The long- or 32-column table

The modern periodic table is sometimes expanded into its long or 32-column form by reinstating the footnoted f-block elements into their natural position between the s- and d-blocks. Unlike the 18-column form this arrangement results in "no interruptions in the sequence of increasing atomic numbers". The relationship of the f-block to the other blocks of the periodic table also becomes easier to see. Jensen advocates a form of table with 32 columns on the grounds that the lanthanides and actinides are otherwise relegated in the minds of students as dull, unimportant elements that can be quarantined and ignored. Despite these advantages the 32-column form is generally avoided by editors on account of its undue rectangular ratio (compared to a book page ratio), and the familiarity of chemists with the modern form (as introduced by Seaborg).

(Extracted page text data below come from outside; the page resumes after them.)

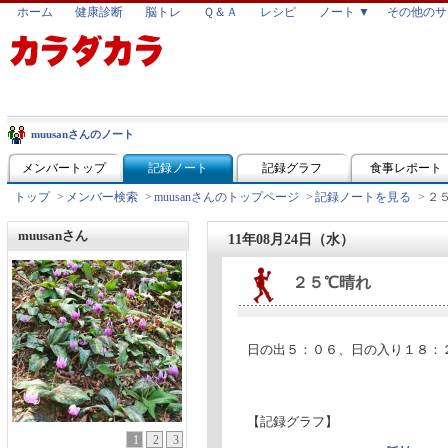
ホーム
健康診断
脳トレ
Ｑ＆Ａ
レシピ
ノート ▼
その他のサ
muusanさんのノート
メンバートップ
記録ノート
記録グラフ
食事レポート
トップ
>
メンバー検索
>
muusanさんのトップページ
>
記録ノートを見る
>
２
muusanさん
11年08月24日（水）
２５℃晴れ
日の出５：０６、日の入り１８：
【記録グラフ】
1
2
3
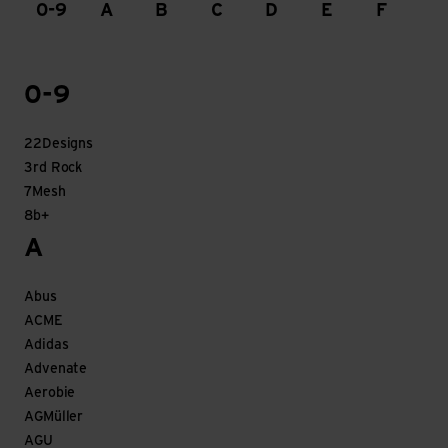
0-9
A
B
C
D
E
F
G
0-9
22Designs
3rd Rock
7Mesh
8b+
A
Abus
ACME
Adidas
Advenate
Aerobie
AGMüller
AGU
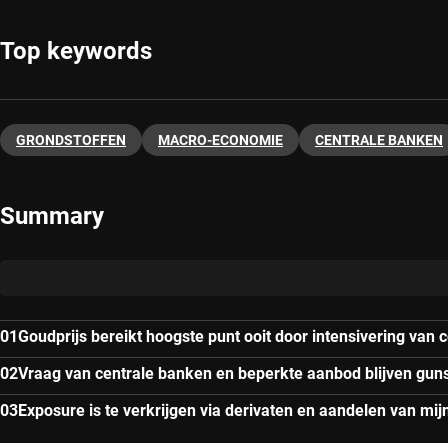
Top keywords
GRONDSTOFFEN
MACRO-ECONOMIE
CENTRALE BANKEN
Summary
Goudprijs bereikt hoogste punt ooit door intensivering van 
Vraag van centrale banken en beperkte aanbod blijven guns
Exposure is te verkrijgen via derivaten en aandelen van mi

Tables with different structures

Within 100 years of the appearance of Mendeleev's table in 1869 it has been estimated that around 700 different periodic table versions were published. As well as numerous rectangular variations, other periodic table formats have been shaped, for example, like a circle, cube, cylinder, building, spiral, lemniscate, octagonal prism, pyramid, sphere, or triangle. Such alternatives are often developed to highlight or emphasize chemical or physical properties of the elements that are not as apparent in traditional periodic tables.

A popular alternative structure is that of Theodor Benfey (1960). The elements are arranged in a continuous spiral, with hydrogen at the centre and the transition metals, lanthanides, and actinides occupying peninsulas.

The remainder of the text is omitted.